Once you have read the data below, write it all out exactly.

**** GIVEN INFORMATION ****

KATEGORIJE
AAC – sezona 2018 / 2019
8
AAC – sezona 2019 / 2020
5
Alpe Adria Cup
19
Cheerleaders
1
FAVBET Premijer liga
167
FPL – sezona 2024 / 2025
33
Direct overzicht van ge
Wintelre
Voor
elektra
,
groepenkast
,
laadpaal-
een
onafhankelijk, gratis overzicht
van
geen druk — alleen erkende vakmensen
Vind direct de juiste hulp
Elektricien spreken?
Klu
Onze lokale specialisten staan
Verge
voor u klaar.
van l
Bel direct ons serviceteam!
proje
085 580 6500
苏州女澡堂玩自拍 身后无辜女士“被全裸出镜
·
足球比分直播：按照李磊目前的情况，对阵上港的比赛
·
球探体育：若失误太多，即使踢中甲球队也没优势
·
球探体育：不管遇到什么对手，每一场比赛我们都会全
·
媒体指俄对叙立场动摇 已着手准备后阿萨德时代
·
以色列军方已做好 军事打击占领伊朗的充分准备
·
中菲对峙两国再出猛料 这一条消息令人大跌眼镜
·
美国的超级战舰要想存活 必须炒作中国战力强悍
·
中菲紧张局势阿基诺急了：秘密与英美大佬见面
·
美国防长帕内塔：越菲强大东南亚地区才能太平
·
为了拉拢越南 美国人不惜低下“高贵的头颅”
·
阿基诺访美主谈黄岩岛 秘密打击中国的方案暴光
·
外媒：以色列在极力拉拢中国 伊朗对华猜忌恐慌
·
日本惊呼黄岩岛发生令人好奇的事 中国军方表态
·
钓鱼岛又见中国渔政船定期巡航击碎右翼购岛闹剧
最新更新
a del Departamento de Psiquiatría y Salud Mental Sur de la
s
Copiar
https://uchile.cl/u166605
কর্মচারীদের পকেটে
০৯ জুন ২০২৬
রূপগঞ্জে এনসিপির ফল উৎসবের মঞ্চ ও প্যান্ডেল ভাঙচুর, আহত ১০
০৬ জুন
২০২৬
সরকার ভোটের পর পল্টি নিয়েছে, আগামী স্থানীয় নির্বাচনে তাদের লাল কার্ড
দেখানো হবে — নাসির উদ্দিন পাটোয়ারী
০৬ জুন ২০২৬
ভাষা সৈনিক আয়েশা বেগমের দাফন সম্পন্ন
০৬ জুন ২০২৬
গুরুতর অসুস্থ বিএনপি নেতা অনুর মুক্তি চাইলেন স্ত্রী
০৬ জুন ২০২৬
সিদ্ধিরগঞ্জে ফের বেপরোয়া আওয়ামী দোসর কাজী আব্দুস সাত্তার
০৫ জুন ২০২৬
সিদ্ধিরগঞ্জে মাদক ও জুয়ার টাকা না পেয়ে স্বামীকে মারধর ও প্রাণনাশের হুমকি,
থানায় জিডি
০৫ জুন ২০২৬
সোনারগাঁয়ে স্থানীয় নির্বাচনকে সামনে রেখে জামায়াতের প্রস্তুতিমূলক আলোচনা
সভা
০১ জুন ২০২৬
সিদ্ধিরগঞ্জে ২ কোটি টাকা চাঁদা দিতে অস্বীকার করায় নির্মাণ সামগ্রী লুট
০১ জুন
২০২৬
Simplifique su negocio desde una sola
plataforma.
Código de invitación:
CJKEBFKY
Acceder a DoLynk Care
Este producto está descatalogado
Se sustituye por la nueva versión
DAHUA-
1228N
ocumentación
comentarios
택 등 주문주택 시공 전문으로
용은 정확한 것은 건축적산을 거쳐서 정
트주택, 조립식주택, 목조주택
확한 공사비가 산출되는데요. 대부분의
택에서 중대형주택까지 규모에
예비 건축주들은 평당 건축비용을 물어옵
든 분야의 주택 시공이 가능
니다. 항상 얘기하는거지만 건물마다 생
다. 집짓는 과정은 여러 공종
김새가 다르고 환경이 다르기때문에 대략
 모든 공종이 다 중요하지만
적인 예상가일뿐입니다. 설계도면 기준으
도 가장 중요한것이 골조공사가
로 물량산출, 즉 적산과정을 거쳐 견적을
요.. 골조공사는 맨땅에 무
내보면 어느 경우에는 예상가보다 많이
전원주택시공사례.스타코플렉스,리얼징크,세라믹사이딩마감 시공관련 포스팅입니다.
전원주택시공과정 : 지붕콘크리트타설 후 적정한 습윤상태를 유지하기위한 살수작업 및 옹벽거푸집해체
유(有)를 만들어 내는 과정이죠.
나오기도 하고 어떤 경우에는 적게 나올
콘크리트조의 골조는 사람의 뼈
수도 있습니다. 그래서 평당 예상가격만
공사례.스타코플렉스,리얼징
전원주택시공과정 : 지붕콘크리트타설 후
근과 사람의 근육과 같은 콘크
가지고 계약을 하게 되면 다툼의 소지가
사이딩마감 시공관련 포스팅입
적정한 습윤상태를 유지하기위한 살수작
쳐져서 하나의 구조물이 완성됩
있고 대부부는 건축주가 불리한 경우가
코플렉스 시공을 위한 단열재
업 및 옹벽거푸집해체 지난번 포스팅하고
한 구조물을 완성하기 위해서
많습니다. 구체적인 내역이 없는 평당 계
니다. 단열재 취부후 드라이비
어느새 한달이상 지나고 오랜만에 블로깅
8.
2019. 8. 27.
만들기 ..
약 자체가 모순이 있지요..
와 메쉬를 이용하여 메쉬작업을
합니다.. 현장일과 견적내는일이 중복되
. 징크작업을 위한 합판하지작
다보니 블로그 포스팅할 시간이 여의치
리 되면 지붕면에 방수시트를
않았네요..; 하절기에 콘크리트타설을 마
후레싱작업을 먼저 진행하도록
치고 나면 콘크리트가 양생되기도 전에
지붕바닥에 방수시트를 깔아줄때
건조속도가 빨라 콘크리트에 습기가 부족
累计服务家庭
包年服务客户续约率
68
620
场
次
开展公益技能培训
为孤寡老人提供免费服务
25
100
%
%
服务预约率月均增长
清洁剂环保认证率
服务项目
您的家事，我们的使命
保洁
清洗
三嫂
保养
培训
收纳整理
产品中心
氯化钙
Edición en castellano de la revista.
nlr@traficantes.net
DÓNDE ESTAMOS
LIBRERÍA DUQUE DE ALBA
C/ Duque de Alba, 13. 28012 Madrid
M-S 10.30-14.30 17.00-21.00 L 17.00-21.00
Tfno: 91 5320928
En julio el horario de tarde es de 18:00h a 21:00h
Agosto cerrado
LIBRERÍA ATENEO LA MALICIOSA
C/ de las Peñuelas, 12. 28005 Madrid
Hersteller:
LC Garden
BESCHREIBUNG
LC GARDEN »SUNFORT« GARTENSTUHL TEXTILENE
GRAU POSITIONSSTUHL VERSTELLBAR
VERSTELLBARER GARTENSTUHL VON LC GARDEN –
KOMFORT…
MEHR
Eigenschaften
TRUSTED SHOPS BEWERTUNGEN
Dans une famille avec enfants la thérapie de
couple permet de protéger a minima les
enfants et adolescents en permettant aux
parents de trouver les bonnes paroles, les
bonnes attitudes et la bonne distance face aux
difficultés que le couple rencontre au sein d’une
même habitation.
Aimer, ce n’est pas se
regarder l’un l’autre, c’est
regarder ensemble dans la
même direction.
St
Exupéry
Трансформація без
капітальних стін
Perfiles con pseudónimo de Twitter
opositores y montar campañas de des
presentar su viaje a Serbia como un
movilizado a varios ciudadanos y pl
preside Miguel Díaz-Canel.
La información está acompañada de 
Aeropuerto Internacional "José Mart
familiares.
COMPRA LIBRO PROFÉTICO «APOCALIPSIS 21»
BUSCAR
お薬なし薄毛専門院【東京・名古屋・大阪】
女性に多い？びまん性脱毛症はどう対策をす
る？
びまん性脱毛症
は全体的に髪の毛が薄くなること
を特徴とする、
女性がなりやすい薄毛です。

****

EXPECTED ANSWER:
KATEGORIJE
AAC – sezona 2018 / 2019
8
AAC – sezona 2019 / 2020
5
Alpe Adria Cup
19
Cheerleaders
1
FAVBET Premijer liga
167
FPL – sezona 2024 / 2025
33
Direct overzicht van ge
Wintelre
Voor
elektra
,
groepenkast
,
laadpaal-
een
onafhankelijk, gratis overzicht
van
geen druk — alleen erkende vakmensen
Vind direct de juiste hulp
Elektricien spreken?
Klu
Onze lokale specialisten staan
Verge
voor u klaar.
van l
Bel direct ons serviceteam!
proje
085 580 6500
苏州女澡堂玩自拍 身后无辜女士“被全裸出镜
·
足球比分直播：按照李磊目前的情况，对阵上港的比赛
·
球探体育：若失误太多，即使踢中甲球队也没优势
·
球探体育：不管遇到什么对手，每一场比赛我们都会全
·
媒体指俄对叙立场动摇 已着手准备后阿萨德时代
·
以色列军方已做好 军事打击占领伊朗的充分准备
·
中菲对峙两国再出猛料 这一条消息令人大跌眼镜
·
美国的超级战舰要想存活 必须炒作中国战力强悍
·
中菲紧张局势阿基诺急了：秘密与英美大佬见面
·
美国防长帕内塔：越菲强大东南亚地区才能太平
·
为了拉拢越南 美国人不惜低下“高贵的头颅”
·
阿基诺访美主谈黄岩岛 秘密打击中国的方案暴光
·
外媒：以色列在极力拉拢中国 伊朗对华猜忌恐慌
·
日本惊呼黄岩岛发生令人好奇的事 中国军方表态
·
钓鱼岛又见中国渔政船定期巡航击碎右翼购岛闹剧
最新更新
a del Departamento de Psiquiatría y Salud Mental Sur de la
s
Copiar
https://uchile.cl/u166605
কর্মচারীদের পকেটে
০৯ জুন ২০২৬
রূপগঞ্জে এনসিপির ফল উৎসবের মঞ্চ ও প্যান্ডেল ভাঙচুর, আহত ১০
০৬ জুন
২০২৬
সরকার ভোটের পর পল্টি নিয়েছে, আগামী স্থানীয় নির্বাচনে তাদের লাল কার্ড
দেখানো হবে — নাসির উদ্দিন পাটোয়ারী
০৬ জুন ২০২৬
ভাষা সৈনিক আয়েশা বেগমের দাফন সম্পন্ন
০৬ জুন ২০২৬
গুরুতর অসুস্থ বিএনপি নেতা অনুর মুক্তি চাইলেন স্ত্রী
০৬ জুন ২০২৬
সিদ্ধিরগঞ্জে ফের বেপরোয়া আওয়ামী দোসর কাজী আব্দুস সাত্তার
০৫ জুন ২০২৬
সিদ্ধিরগঞ্জে মাদক ও জুয়ার টাকা না পেয়ে স্বামীকে মারধর ও প্রাণনাশের হুমকি,
থানায় জিডি
০৫ জুন ২০২৬
সোনারগাঁয়ে স্থানীয় নির্বাচনকে সামনে রেখে জামায়াতের প্রস্তুতিমূলক আলোচনা
সভা
০১ জুন ২০২৬
সিদ্ধিরগঞ্জে ২ কোটি টাকা চাঁদা দিতে অস্বীকার করায় নির্মাণ সামগ্রী লুট
০১ জুন
২০২৬
Simplifique su negocio desde una sola
plataforma.
Código de invitación:
CJKEBFKY
Acceder a DoLynk Care
Este producto está descatalogado
Se sustituye por la nueva versión
DAHUA-
1228N
ocumentación
comentarios
택 등 주문주택 시공 전문으로
용은 정확한 것은 건축적산을 거쳐서 정
트주택, 조립식주택, 목조주택
확한 공사비가 산출되는데요. 대부분의
택에서 중대형주택까지 규모에
예비 건축주들은 평당 건축비용을 물어옵
든 분야의 주택 시공이 가능
니다. 항상 얘기하는거지만 건물마다 생
다. 집짓는 과정은 여러 공종
김새가 다르고 환경이 다르기때문에 대략
 모든 공종이 다 중요하지만
적인 예상가일뿐입니다. 설계도면 기준으
도 가장 중요한것이 골조공사가
로 물량산출, 즉 적산과정을 거쳐 견적을
요.. 골조공사는 맨땅에 무
내보면 어느 경우에는 예상가보다 많이
전원주택시공사례.스타코플렉스,리얼징크,세라믹사이딩마감 시공관련 포스팅입니다.
전원주택시공과정 : 지붕콘크리트타설 후 적정한 습윤상태를 유지하기위한 살수작업 및 옹벽거푸집해체
유(有)를 만들어 내는 과정이죠.
나오기도 하고 어떤 경우에는 적게 나올
콘크리트조의 골조는 사람의 뼈
수도 있습니다. 그래서 평당 예상가격만
공사례.스타코플렉스,리얼징
전원주택시공과정 : 지붕콘크리트타설 후
근과 사람의 근육과 같은 콘크
가지고 계약을 하게 되면 다툼의 소지가
사이딩마감 시공관련 포스팅입
적정한 습윤상태를 유지하기위한 살수작
쳐져서 하나의 구조물이 완성됩
있고 대부부는 건축주가 불리한 경우가
코플렉스 시공을 위한 단열재
업 및 옹벽거푸집해체 지난번 포스팅하고
한 구조물을 완성하기 위해서
많습니다. 구체적인 내역이 없는 평당 계
니다. 단열재 취부후 드라이비
어느새 한달이상 지나고 오랜만에 블로깅
8.
2019. 8. 27.
만들기 ..
약 자체가 모순이 있지요..
와 메쉬를 이용하여 메쉬작업을
합니다.. 현장일과 견적내는일이 중복되
. 징크작업을 위한 합판하지작
다보니 블로그 포스팅할 시간이 여의치
리 되면 지붕면에 방수시트를
않았네요..; 하절기에 콘크리트타설을 마
후레싱작업을 먼저 진행하도록
치고 나면 콘크리트가 양생되기도 전에
지붕바닥에 방수시트를 깔아줄때
건조속도가 빨라 콘크리트에 습기가 부족
累计服务家庭
包年服务客户续约率
68
620
场
次
开展公益技能培训
为孤寡老人提供免费服务
25
100
%
%
服务预约率月均增长
清洁剂环保认证率
服务项目
您的家事，我们的使命
保洁
清洗
三嫂
保养
培训
收纳整理
产品中心
氯化钙
Edición en castellano de la revista.
nlr@traficantes.net
DÓNDE ESTAMOS
LIBRERÍA DUQUE DE ALBA
C/ Duque de Alba, 13. 28012 Madrid
M-S 10.30-14.30 17.00-21.00 L 17.00-21.00
Tfno: 91 5320928
En julio el horario de tarde es de 18:00h a 21:00h
Agosto cerrado
LIBRERÍA ATENEO LA MALICIOSA
C/ de las Peñuelas, 12. 28005 Madrid
Hersteller:
LC Garden
BESCHREIBUNG
LC GARDEN »SUNFORT« GARTENSTUHL TEXTILENE
GRAU POSITIONSSTUHL VERSTELLBAR
VERSTELLBARER GARTENSTUHL VON LC GARDEN –
KOMFORT…
MEHR
Eigenschaften
TRUSTED SHOPS BEWERTUNGEN
Dans une famille avec enfants la thérapie de
couple permet de protéger a minima les
enfants et adolescents en permettant aux
parents de trouver les bonnes paroles, les
bonnes attitudes et la bonne distance face aux
difficultés que le couple rencontre au sein d’une
même habitation.
Aimer, ce n’est pas se
regarder l’un l’autre, c’est
regarder ensemble dans la
même direction.
St
Exupéry
Трансформація без
капітальних стін
Perfiles con pseudónimo de Twitter
opositores y montar campañas de des
presentar su viaje a Serbia como un
movilizado a varios ciudadanos y pl
preside Miguel Díaz-Canel.
La información está acompañada de 
Aeropuerto Internacional "José Mart
familiares.
COMPRA LIBRO PROFÉTICO «APOCALIPSIS 21»
BUSCAR
お薬なし薄毛専門院【東京・名古屋・大阪】
女性に多い？びまん性脱毛症はどう対策をす
る？
びまん性脱毛症
は全体的に髪の毛が薄くなること
を特徴とする、
女性がなりやすい薄毛です。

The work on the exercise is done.